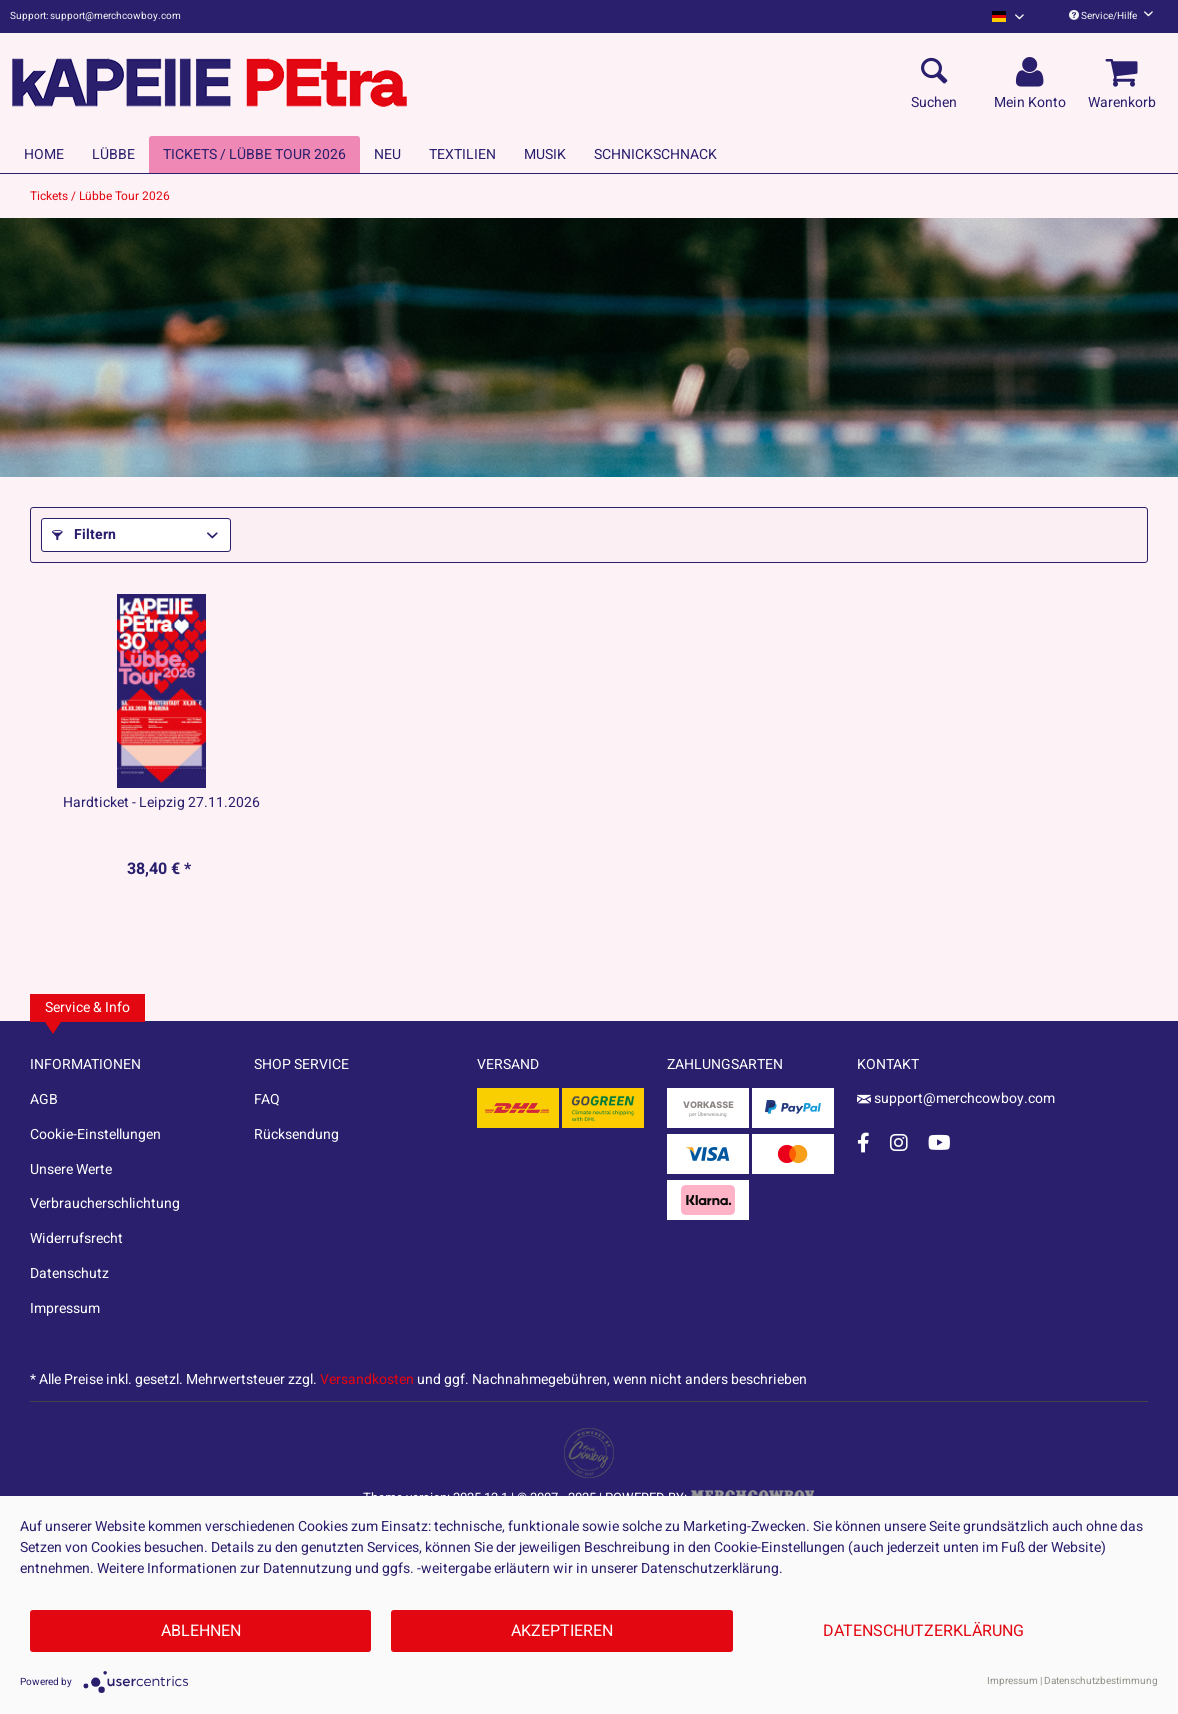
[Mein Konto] (1033, 73)
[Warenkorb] (1125, 73)
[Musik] (545, 154)
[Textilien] (462, 154)
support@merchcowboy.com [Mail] (956, 1098)
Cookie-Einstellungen (95, 1134)
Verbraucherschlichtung (105, 1203)
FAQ (267, 1099)
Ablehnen (201, 1631)
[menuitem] (1008, 16)
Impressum (65, 1308)
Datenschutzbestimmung (1101, 1681)
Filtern (84, 534)
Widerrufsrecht (76, 1238)
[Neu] (387, 154)
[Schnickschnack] (655, 154)
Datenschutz (69, 1273)
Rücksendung (296, 1134)
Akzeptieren (562, 1631)
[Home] (44, 154)
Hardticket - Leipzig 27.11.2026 (161, 803)
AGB (44, 1099)
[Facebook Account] (863, 1142)
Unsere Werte (71, 1169)
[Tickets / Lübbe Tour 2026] (254, 154)
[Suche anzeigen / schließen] (934, 73)
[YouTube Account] (939, 1142)
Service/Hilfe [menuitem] (1111, 16)
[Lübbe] (113, 154)
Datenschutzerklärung (923, 1631)
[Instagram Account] (899, 1142)
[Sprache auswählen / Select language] (1008, 16)
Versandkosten (367, 1379)
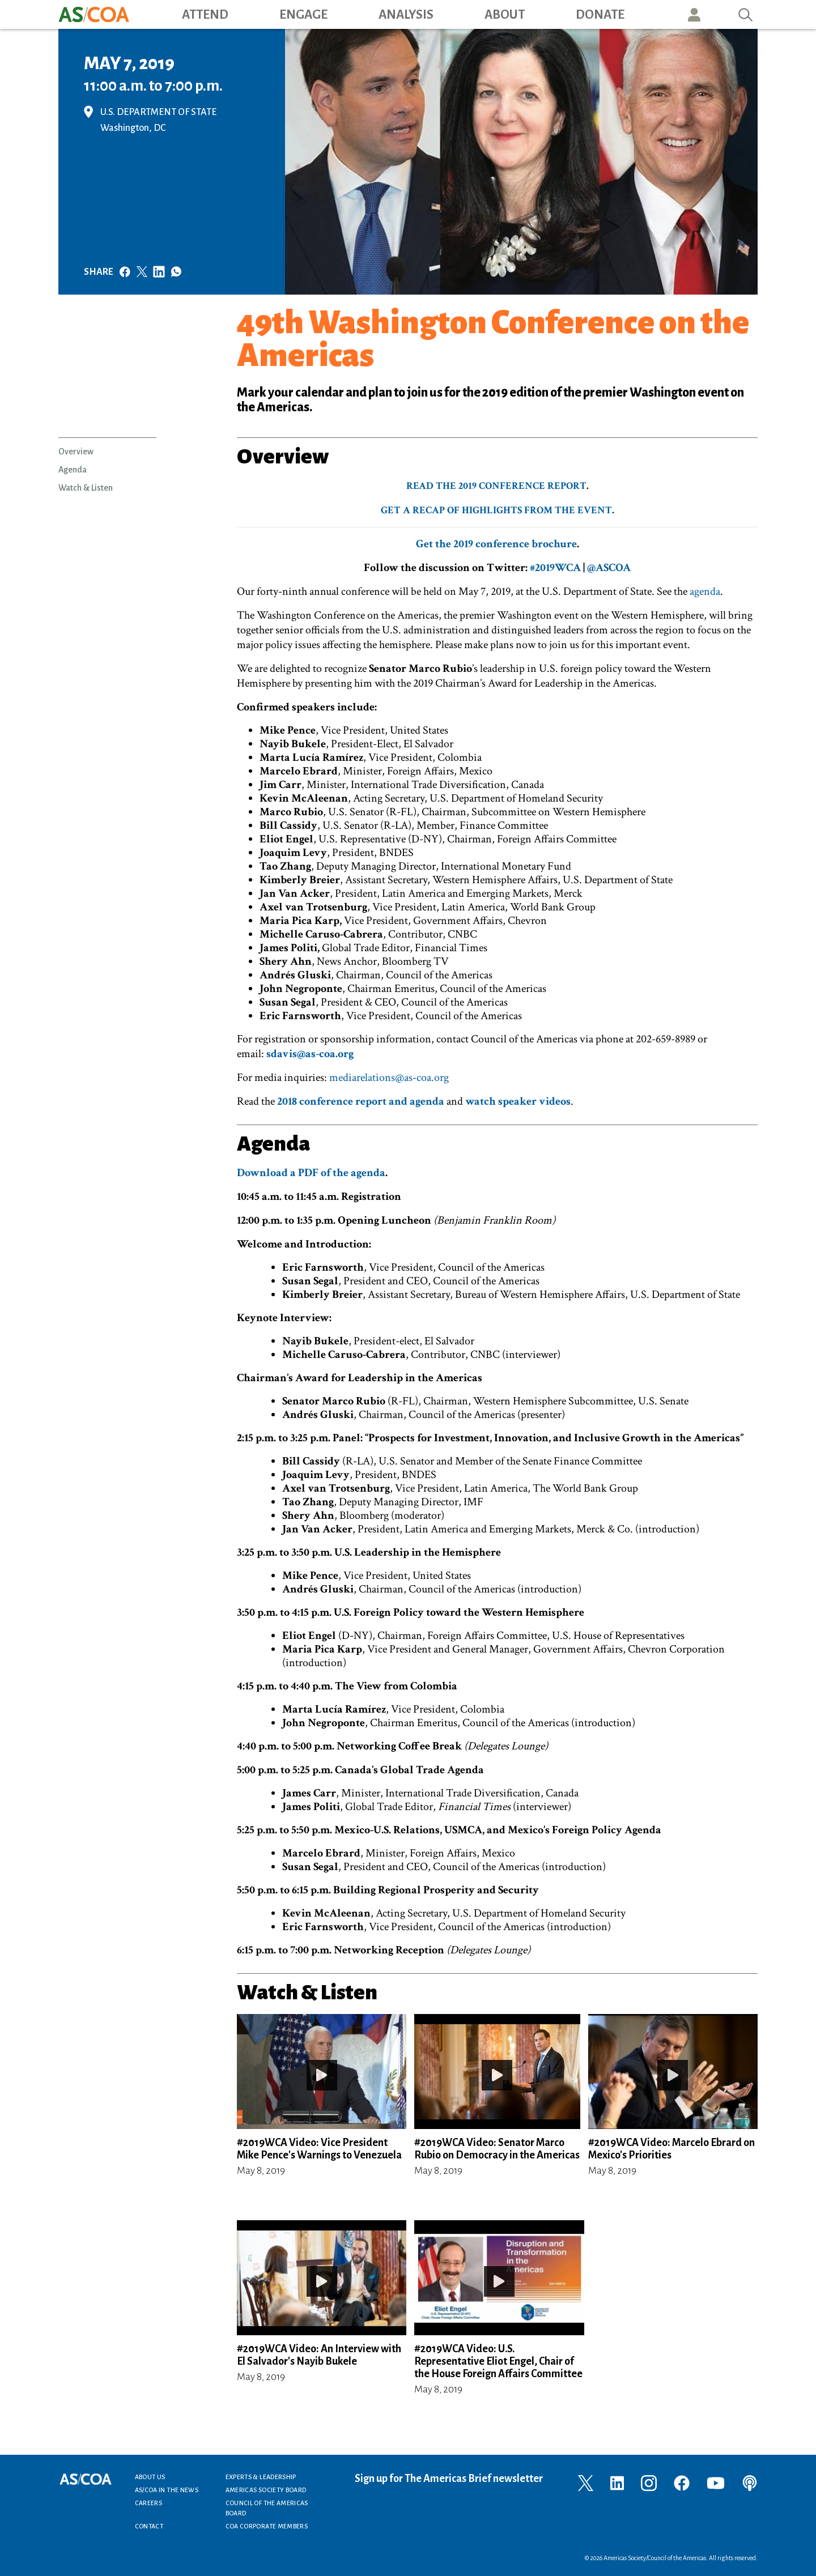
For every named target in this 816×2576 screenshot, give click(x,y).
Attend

WHAT IS BEING ASKED:
The answer should be a single number: the count of lines in the records that hold the string "Account".

SOLVED EXERCISE:
3